A Heritage of Heresy?

It was with the greatest excitement that my startled eyes happened upon a passage this evening, perhaps revealing a hitherto unknown ancestor. Nearly falling out of my chair, I felt a sudden surge of knowing recognition, much as one might feel when he hears of the misadventures of his long-passed grandfather and says to himself, “The blood remains thick, indeed!”

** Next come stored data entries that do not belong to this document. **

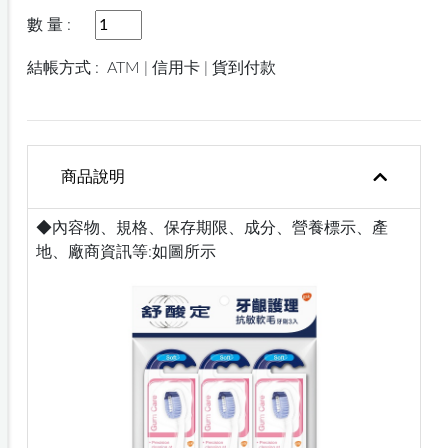
數 量 :
結帳方式 :
ATM | 信用卡 | 貨到付款
商品說明
◆內容物、規格、保存期限、成分、營養標示、產
地、廠商資訊等:如圖所示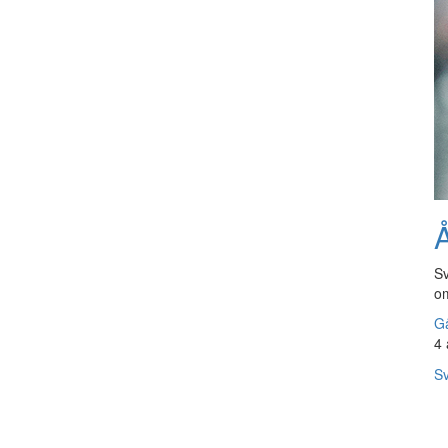
Å
Sv
om
Gå
4 
Sv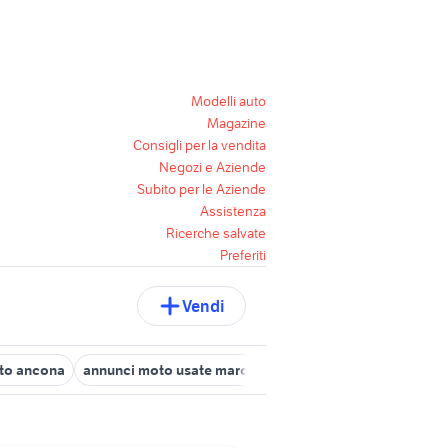
Modelli auto
Magazine
Consigli per la vendita
Negozi e Aziende
Subito per le Aziende
Assistenza
Ricerche salvate
Preferiti
Vendi
o ancona
annunci moto usate marche
moto usate appignano de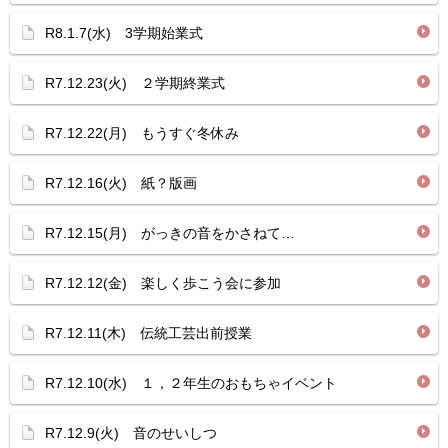
R8.1.7(水) 3学期始業式
R7.12.23(火) ２学期終業式
R7.12.22(月) もうすぐ冬休み
R7.12.16(火) 紙？版画
R7.12.15(月) がっきの音をかさねて…
R7.12.12(金) 楽しく歩こう会に参加
R7.12.11(木) 伝統工芸出前授業
R7.12.10(水) １，２年生のおもちゃイベント
R7.12.9(火) 音のせいしつ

While approvingly perusing what appears to be a very promising anti-clerical tome, The Profits of Religion (1918) by Upton Sinclair, that great and often overlooked American man of letters, I encountered the name of one “Simon Fish,” a 16th century Englishman imbued with a peculiar amount of gumption. In beginning his excoriation of the Anglican establishment, Sinclair draws from a succession of sources to show the historical complicity of the English clergy in every sort of plutocratic robbery and plunder. After excerpting from a poem by Piers Plowman, “the poet of the people,” Sinclair proceeds to introduce Mr. Fish and his petition to Henry the Eighth, entitled the “Supplicacyon for the Beggars.” The author can be forgiven for not properly citing and dating his source, for the flavor of the document is too precious for words.

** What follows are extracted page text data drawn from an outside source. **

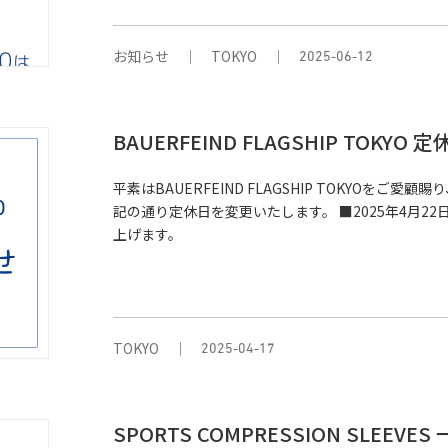
お知らせ
TOKYO
2025-06-12
BAUERFEIND FLAGSHIP TOKY
平素はBAUERFEIND FLAGSHIP TOKYOを
記の通り定休日を変更いたします。 ■2025年4月2
上げます。
TOKYO
2025-04-17
SPORTS COMPRESSION SLE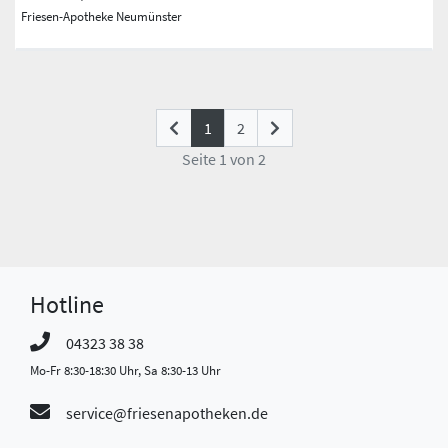
Friesen-Apotheke Neumünster
(current)
1
2
Seite 1 von 2
Hotline
04323 38 38
Mo-Fr 8:30-18:30 Uhr, Sa 8:30-13 Uhr
service@friesenapotheken.de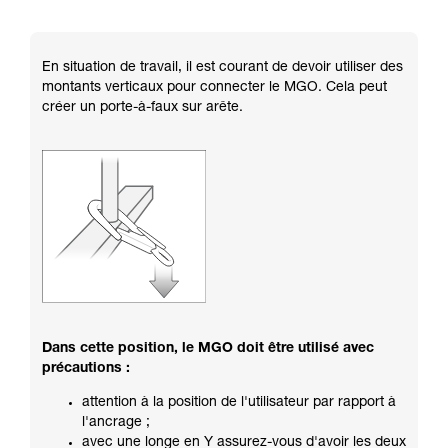
En situation de travail, il est courant de devoir utiliser des
montants verticaux pour connecter le MGO. Cela peut
créer un porte-à-faux sur arête.
Dans cette position, le MGO doit être utilisé avec
précautions :
attention à la position de l'utilisateur par rapport à
l'ancrage ;
avec une longe en Y assurez-vous d'avoir les deux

Horrified by the poverty around him, and outraged at the wealth of the men of the cloth, “strong, puissant and counterfeit holy and ydell,” Fish pleaded for the intervention of the sovereign:

“They have begged so importunatly that they have gotten ynto their hondes more than a therd part of all youre Realme. The goodliest lordshippes, maners,
londes, and territories, are theyres. Besides this, they have the tenth
part of all the corne, medowe, pasture, grasse, wolle, coltes, calves, lambes,
pigges, gese and chikens. Ye, and the looke so narrowly uppon theyre
prouffites, that the poore wyves must be countable to thym of every tenth eg, or
elles she gettith not her rytes at ester, shal be taken as an heretike . . . Is
it any merveille that youre people so compleine of povertie? The Turke
nowe, in your tyme, shulde never be abill to get so moche grounde of
christendome . . . And whate do al these gredy sort of sturdy, idell, holy
thieves? These be they that have made an hundredth thousand idell hores in
your realme. These be they that catche the pokkes of one woman, and bere
them to an other.”


Although Fish inarguably erred in making his appeal to the king, in a manner unbefitting a free man, we can also forgive him, for his proffered remedy is simply spectacular - he petitions the King to “tie these holy idell theves to the cartes, to be whipped naked about every market towne till they will fall to laboure!”

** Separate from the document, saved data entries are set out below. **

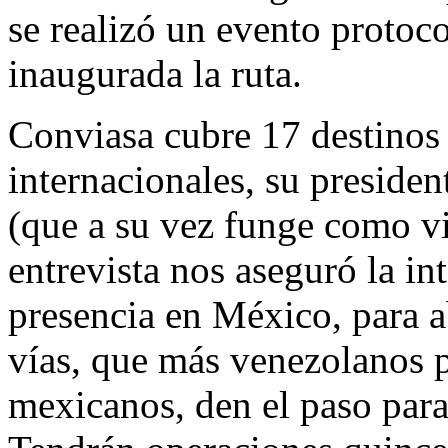
se realizó un evento protoco
inaugurada la ruta.
Conviasa cubre 17 destinos 
internacionales, su presid
(que a su vez funge como vi
entrevista nos aseguró la in
presencia en México, para a
vías, que más venezolanos 
mexicanos, den el paso para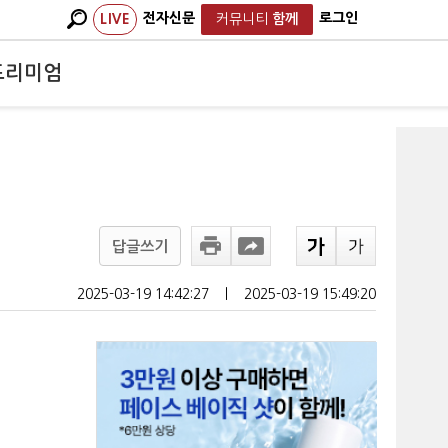
전자신문
로그인
LIVE
커뮤니티
함께
프리미엄
답글쓰기
2025-03-19 14:42:27
ㅣ
2025-03-19 15:49:20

For those who know me intimately, they can imagine the delight I find in these words. They may recall that the maiden name of my beloved mother is Fish (or Fyshe, in the old English spelling). A genealogical study of the Fish line, compiled some years ago, traced the family roots as far back as the late 18th century, when Simeon Fish of Massachusetts made his way to the frontier of that territory. Settling in the wooded wild, Simeon Fish eked out his living from the stony earth and sturdy timbers of the area now comprised of the towns of Somerville and Jefferson, battling both natives and the great proprietors of Boston for his right to the soil after his service in the army of the Revolution. Could Simeon have been a descendant of the aforementioned Simon, the former Fish the distant spawn of the latter?



We will have to settle the question at a much later date. I have neither the time nor the energy for such an extended pursuit, which no doubt will be taken up my brother, who has a passion for historical research. In the meantime, I will flatter myself with the thought that a clear continuity might be established solely by the precise harmony of our opinions. Good form, my newfound kinman! Let’s put those idle grafters to work!